- TASK INSTRUCTIONS
Work out how many lines of the listing below hold the word "khách", and give that number only.

■ ■ ■

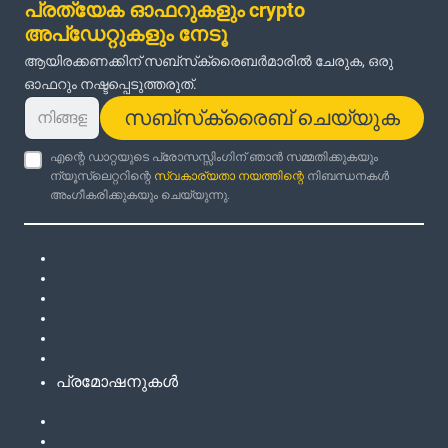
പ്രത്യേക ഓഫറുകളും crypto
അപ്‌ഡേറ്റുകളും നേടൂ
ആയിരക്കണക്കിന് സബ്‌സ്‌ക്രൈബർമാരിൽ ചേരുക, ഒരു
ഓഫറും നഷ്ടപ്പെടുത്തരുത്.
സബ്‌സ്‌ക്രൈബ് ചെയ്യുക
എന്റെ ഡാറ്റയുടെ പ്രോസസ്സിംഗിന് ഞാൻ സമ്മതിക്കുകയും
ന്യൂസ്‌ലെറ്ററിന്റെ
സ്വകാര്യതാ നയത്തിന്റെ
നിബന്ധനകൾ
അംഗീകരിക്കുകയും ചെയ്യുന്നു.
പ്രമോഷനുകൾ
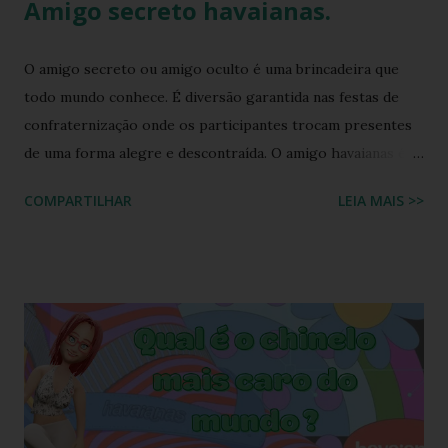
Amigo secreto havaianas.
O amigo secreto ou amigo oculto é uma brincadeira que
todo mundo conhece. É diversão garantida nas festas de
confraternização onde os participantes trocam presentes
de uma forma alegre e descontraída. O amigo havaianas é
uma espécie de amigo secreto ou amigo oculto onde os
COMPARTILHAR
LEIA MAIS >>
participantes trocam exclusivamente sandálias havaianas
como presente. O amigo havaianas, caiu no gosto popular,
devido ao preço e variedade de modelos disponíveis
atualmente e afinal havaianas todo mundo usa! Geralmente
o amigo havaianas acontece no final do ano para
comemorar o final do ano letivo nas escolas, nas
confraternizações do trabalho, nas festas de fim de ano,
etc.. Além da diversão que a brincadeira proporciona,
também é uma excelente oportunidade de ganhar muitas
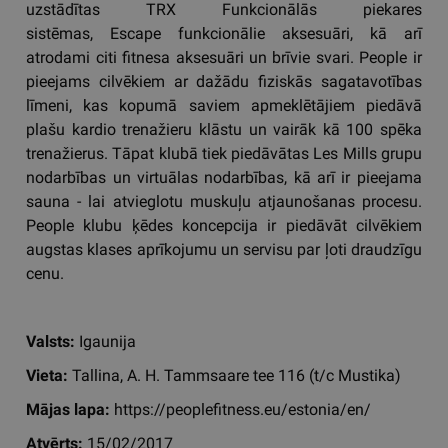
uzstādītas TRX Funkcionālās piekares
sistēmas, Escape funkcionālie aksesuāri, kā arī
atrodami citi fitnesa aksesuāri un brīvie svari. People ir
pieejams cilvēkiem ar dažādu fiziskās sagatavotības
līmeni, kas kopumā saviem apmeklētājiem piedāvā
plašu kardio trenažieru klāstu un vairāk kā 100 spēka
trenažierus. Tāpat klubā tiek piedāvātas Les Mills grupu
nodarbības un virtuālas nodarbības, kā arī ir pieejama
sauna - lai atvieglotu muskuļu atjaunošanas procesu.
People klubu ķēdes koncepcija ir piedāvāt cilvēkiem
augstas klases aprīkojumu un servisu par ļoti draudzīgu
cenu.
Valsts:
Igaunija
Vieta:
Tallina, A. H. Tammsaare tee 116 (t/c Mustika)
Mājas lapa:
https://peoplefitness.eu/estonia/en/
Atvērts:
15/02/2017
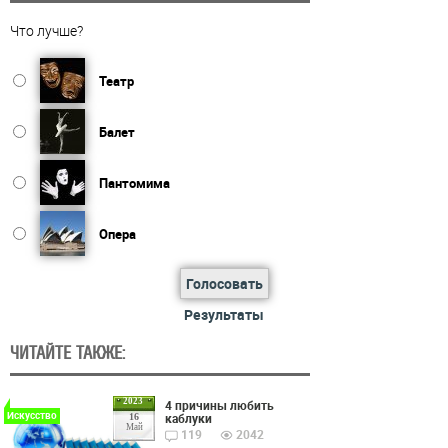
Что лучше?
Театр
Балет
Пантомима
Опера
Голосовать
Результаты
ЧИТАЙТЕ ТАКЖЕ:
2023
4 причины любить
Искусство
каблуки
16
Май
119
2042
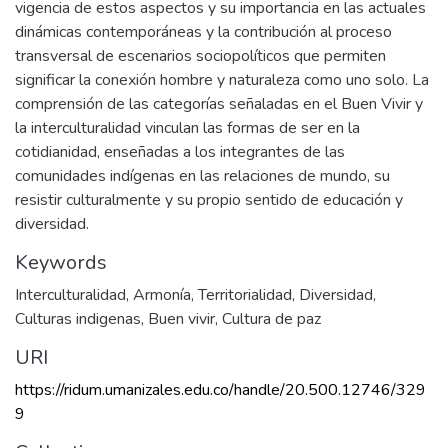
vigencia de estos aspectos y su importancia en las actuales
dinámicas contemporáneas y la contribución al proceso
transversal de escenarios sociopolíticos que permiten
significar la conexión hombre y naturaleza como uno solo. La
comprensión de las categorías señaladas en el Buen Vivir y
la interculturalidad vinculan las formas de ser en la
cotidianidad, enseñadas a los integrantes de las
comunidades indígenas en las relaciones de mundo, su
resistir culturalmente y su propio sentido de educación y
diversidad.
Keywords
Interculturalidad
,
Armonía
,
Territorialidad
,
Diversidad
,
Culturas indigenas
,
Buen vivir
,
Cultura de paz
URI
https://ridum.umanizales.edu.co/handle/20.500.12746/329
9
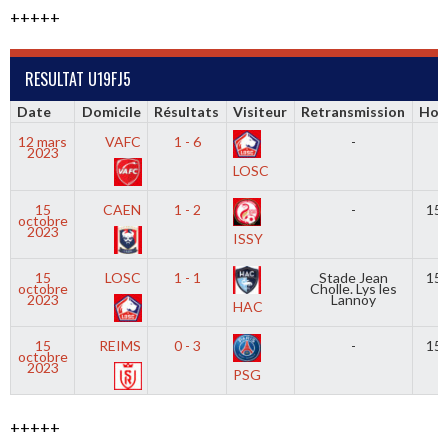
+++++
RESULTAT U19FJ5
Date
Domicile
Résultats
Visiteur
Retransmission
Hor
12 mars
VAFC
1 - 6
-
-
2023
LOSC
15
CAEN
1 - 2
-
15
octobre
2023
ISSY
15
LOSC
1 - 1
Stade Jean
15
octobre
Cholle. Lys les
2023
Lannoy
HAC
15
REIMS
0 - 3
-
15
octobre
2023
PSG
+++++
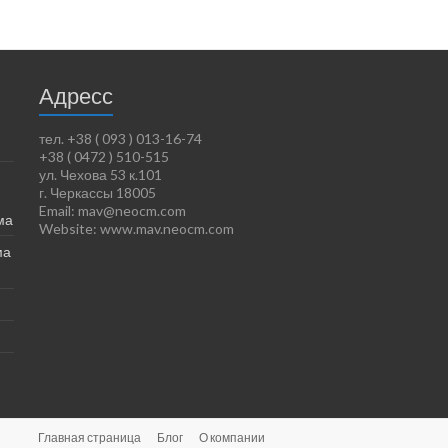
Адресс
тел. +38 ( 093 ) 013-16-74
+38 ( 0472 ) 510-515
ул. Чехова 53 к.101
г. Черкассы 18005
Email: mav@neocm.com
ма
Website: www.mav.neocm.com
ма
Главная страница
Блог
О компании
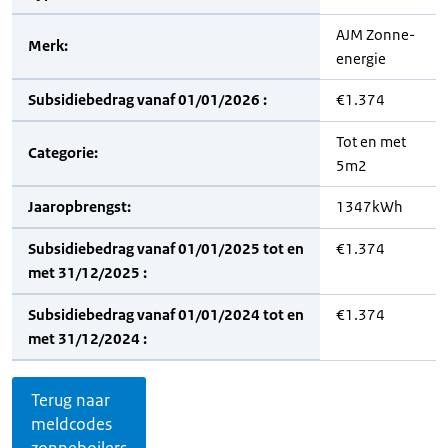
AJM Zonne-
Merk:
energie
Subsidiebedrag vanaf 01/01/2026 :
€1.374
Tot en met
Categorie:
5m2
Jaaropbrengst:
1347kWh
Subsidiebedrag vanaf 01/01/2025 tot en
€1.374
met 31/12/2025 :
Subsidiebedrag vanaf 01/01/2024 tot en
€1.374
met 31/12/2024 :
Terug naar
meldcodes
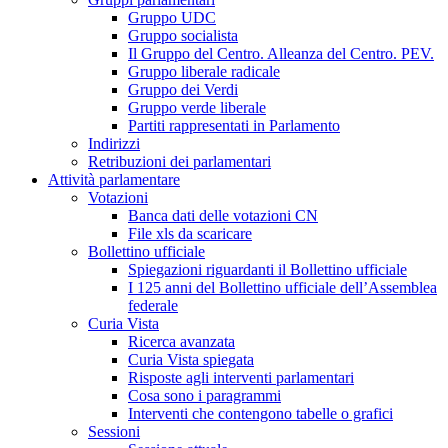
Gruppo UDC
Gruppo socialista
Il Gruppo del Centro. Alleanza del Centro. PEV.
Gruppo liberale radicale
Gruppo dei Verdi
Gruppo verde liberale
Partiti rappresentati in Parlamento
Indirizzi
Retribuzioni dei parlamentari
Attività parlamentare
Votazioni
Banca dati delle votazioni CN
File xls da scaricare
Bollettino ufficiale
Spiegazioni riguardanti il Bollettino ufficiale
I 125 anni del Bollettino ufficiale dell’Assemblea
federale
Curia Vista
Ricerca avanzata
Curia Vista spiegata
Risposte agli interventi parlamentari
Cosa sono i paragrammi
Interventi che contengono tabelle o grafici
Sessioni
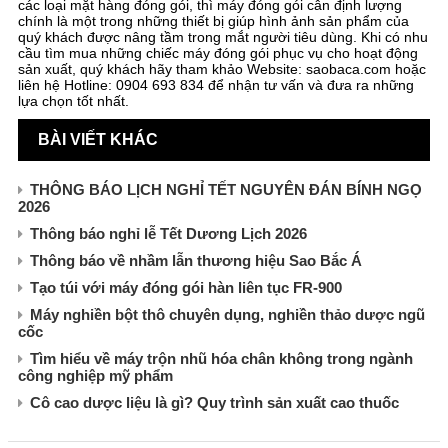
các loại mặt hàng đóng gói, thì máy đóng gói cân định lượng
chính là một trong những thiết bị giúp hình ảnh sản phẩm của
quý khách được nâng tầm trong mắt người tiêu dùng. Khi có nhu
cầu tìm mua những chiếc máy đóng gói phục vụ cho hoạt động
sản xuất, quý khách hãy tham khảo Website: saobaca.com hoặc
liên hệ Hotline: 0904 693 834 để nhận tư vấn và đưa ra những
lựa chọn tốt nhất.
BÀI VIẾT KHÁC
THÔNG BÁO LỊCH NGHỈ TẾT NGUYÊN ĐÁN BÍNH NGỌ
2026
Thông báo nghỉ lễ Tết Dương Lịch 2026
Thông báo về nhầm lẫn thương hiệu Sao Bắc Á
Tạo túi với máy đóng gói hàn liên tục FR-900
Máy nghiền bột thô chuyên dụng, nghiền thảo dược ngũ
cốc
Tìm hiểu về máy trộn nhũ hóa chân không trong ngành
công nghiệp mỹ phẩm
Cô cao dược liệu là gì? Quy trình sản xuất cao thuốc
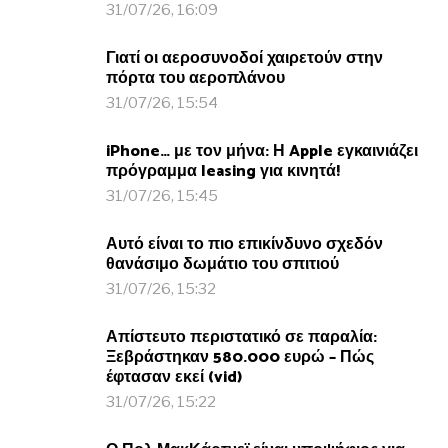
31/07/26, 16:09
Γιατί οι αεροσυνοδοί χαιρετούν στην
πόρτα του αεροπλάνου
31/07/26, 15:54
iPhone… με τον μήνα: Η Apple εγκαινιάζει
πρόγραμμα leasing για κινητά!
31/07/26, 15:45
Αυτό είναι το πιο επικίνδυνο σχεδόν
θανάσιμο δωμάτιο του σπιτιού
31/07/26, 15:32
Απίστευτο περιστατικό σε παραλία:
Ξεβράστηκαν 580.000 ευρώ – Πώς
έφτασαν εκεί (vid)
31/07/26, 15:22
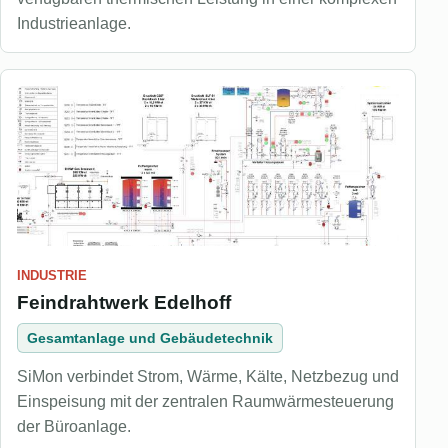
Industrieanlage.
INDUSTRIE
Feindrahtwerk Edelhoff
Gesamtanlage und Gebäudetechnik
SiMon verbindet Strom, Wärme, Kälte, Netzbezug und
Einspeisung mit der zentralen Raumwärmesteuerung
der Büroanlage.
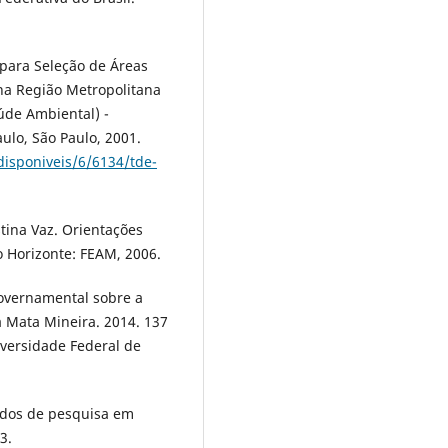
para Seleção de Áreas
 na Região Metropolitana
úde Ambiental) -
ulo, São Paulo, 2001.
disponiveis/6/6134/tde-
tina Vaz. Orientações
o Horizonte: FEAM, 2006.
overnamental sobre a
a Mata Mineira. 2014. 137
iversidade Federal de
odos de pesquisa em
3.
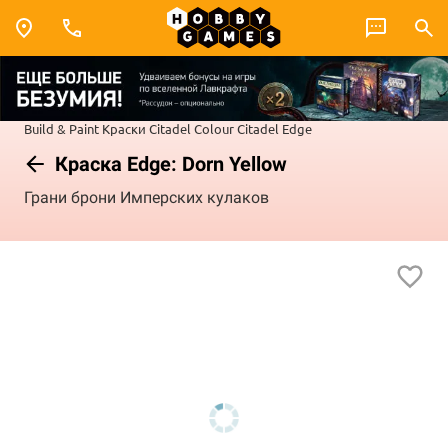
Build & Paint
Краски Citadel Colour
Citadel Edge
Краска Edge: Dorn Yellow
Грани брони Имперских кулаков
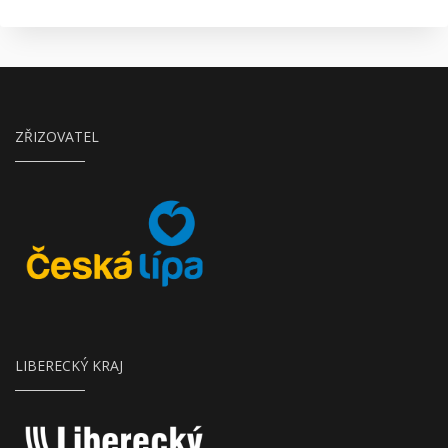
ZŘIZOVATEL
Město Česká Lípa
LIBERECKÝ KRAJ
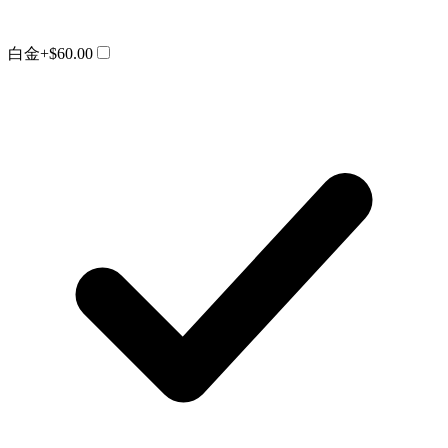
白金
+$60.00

■ ■ ■

- SOLUTION TO THIS PROBLEM
2